Thanks for a science lesson that really has nothing to do with an Irwin Allen show.
In the show they indeed called their fuel "Deutronium". 
That is what the drill rig was for,to obtain the Deutronium from whatever planet they happen to be on.


----------



## CLBrown (Sep 8, 2010)

RSN, seriously, get over your attitude. I was discussing a topic, in a web forum, for enjoyment and amusement. It's called "conversation."

You've had a bug up your butt against me since the day I first posted here, and your attitude is getting really, really old.

You can participate in a conversation, you can contribute, or you can ignore... any of those are OK. You can toss out additional facts, or debate points, that those are OK. But that's not what you do. Your post, below, was HOSTILE towards me. You may have thought you were being "sly" by making snarky comments about "paragraph seven" or so forth (since, from my very first post here, you've been whinging about how much you hate posts longer than a sentence, it seems, and how, as a result, I should just go away).

I'm talking about something I want to talk about, with people who (by and large) seem to want to talk about it as well.

All I did was provide some info about what "deuterium" is, in reality, for the benefit of anyone who might be interested in knowing, and who might not actually know.
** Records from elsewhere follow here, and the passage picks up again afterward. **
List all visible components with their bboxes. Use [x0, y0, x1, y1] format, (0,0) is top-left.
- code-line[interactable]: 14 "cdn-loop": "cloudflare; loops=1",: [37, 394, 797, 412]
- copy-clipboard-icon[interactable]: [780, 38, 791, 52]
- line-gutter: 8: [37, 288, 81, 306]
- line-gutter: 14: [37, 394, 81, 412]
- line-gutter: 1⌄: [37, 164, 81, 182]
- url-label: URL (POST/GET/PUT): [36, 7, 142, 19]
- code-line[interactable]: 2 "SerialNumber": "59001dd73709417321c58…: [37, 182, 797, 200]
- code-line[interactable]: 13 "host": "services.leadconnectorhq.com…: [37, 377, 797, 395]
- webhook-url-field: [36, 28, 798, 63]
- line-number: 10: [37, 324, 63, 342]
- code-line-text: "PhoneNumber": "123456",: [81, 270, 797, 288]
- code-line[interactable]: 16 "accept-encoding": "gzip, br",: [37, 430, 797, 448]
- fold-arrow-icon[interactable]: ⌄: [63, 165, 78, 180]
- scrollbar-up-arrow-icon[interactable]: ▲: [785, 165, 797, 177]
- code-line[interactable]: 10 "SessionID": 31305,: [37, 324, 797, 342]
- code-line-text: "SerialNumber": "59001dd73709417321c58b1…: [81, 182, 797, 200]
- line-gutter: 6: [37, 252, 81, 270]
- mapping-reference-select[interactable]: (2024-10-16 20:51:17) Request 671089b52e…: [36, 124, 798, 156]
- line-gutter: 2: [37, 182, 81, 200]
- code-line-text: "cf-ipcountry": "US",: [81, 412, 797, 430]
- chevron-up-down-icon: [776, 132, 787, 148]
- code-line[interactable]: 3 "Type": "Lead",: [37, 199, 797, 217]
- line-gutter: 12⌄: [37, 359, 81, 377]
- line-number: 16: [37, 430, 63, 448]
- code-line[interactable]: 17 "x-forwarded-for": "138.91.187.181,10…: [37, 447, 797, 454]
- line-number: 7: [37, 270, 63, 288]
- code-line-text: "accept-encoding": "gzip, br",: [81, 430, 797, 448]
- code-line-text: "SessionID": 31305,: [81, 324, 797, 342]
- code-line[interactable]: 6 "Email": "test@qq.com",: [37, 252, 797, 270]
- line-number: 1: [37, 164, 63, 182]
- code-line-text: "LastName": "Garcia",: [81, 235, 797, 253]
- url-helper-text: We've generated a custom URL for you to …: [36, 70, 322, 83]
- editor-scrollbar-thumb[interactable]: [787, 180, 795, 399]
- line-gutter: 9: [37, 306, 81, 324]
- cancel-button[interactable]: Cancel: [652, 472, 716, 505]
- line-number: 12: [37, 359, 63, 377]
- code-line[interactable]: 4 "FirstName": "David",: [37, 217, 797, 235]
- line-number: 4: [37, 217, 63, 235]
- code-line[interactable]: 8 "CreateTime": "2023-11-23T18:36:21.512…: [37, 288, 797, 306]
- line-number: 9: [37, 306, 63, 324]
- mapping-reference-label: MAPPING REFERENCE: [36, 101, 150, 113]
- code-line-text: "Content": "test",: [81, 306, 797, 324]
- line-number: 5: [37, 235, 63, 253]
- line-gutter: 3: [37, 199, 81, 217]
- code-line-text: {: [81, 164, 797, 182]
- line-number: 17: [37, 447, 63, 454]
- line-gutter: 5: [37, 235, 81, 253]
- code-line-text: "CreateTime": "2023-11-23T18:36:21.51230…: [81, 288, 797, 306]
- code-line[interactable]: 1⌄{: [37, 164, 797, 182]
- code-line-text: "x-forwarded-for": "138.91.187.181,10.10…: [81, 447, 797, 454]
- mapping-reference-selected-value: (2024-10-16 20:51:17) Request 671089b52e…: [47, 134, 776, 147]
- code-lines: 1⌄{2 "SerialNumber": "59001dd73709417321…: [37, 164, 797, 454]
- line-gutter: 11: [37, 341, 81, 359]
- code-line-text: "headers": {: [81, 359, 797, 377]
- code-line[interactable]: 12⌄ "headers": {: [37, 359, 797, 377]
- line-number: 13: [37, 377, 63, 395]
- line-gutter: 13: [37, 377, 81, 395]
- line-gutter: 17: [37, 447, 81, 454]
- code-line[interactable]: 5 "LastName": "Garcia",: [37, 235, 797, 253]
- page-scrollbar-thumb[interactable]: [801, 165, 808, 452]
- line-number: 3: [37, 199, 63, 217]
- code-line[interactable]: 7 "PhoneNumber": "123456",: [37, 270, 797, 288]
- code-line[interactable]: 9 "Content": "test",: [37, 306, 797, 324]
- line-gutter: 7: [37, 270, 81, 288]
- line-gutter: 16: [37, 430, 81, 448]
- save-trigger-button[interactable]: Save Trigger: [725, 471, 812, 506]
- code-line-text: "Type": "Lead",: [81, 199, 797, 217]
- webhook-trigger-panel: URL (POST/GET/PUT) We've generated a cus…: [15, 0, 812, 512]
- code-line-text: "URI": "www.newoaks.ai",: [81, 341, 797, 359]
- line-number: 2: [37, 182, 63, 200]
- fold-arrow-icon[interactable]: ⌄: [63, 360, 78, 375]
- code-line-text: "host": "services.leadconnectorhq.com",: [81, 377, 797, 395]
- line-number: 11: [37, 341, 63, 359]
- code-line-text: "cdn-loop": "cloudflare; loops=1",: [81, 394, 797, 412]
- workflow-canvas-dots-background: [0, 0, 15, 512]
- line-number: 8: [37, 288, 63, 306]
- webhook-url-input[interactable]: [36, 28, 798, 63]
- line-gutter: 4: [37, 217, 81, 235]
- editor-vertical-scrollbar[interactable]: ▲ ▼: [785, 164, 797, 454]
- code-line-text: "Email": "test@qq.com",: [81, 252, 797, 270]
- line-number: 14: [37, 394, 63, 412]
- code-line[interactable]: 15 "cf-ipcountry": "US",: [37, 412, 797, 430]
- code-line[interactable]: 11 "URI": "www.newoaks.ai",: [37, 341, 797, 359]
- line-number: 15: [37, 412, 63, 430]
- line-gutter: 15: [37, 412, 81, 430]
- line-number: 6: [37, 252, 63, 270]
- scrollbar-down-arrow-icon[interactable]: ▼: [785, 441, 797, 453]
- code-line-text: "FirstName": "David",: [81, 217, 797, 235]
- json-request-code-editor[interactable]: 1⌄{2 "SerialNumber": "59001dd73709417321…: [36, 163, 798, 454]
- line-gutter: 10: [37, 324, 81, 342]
I hardly think that's justification for one more of your "anti-people-I-wish-wouldn't-come-to-my-private-hangout" diatribes.

It's getting really, really old.




RSN said:


> I love it when people tell someone else they are wrong about something that they then admit they know little about. To me, that is not giving an opinion, that is just ignorance. If you don't know, then don't correct. "Lost in Space" established very concretely that DEUTRONIUM, not deuterium, was their source of atomic fuel. They even went so far with the concept that it was established that the element was so rare and valuable it was used like currency throughout the galaxy, like gold on Earth.
> 
> Yes deuterium, not deutronium, exists in the REAL world but in the REEL world of fantasy, like LIS and "Star Trek", anything a writer makes up can power a ship. I like what someone posted earlier, they are MacGuffins created by writers to forward a story, not to dominate them of be overanalyzed..............just my opinion. :thumbsup:
> 
> As an aside, writer Peter David used Deutronium as a power source for Cardassian weapons and their early warships in one of his books. Peter is a BIG "Lost in Space" fan and good friend of Bill Mumy's, as well as beig one of the best Trek authors. So now a little bit of "Lost in Space" is part of Trek history. Oh, and no one needs to remind me in 7 paragraph reply that "The books are not canon, if it was not on screen, it is not real Trek!"...............I know.......I know!!!!!


----------



## RSN (Jul 29, 2008)

CLBrown said:


> RSN, seriously, get over your attitude. I was discussing a topic, in a web forum, for enjoyment and amusement. It's called "conversation."
> 
> You've had a bug up your butt against me since the day I first posted here, and your attitude is getting really, really old.
> 
> ...


CLBrown, I have NEVER gone after you personally and if what I commented on happened to reflect on what you have posted then it is indeed YOU who need to "Get over YOUR attitude"! I am also having a conversation, with people who have the same interests and as you can see there are many others who share my opinions on the subject and not necessarily yours. If you cannot handle opinions other than yours and see them only as some sort of attack then don't read my posts. If you don't like my view, you had darn well better say something about the other posts, by other people, who say the same thing and get the heck off my back for speaking my mind on a subject of which I know as much about as you!


----------



## Captain April (May 1, 2004)

Is this the part where we break out the rulers?


----------



## RSN (Jul 29, 2008)

Captain April said:


> Is this the part where we break out the rulers?


Works for me! :thumbsup:


----------



## RSN (Jul 29, 2008)

In all "seriousness" and getting back to the topic of what the fictional collectors were supposed to do. As with everything in TV, it was overdone and overused. Just when it was established that they were gather fuel supplements for the ship, the writers then began extrapolating on their capabilities. Soon they were capable of directing and expelling energy, focused like a phaser beam, as well as clouds like a chemical fire extinguisher. As I have said, the more they tried to make it seem real, the less I believed their function. I about had a fit when they showed monitoring stations INSIDE the engines..........wasn't that what Main Engineering was for?!! Also, there was no way to access the room they designed, as no easy access could fit in the support pylon. (Unless the size of the ship was rescaled after Ten Forward was crammed into an area too small for it!)The only way, and the silliest, would be to beam people into the room.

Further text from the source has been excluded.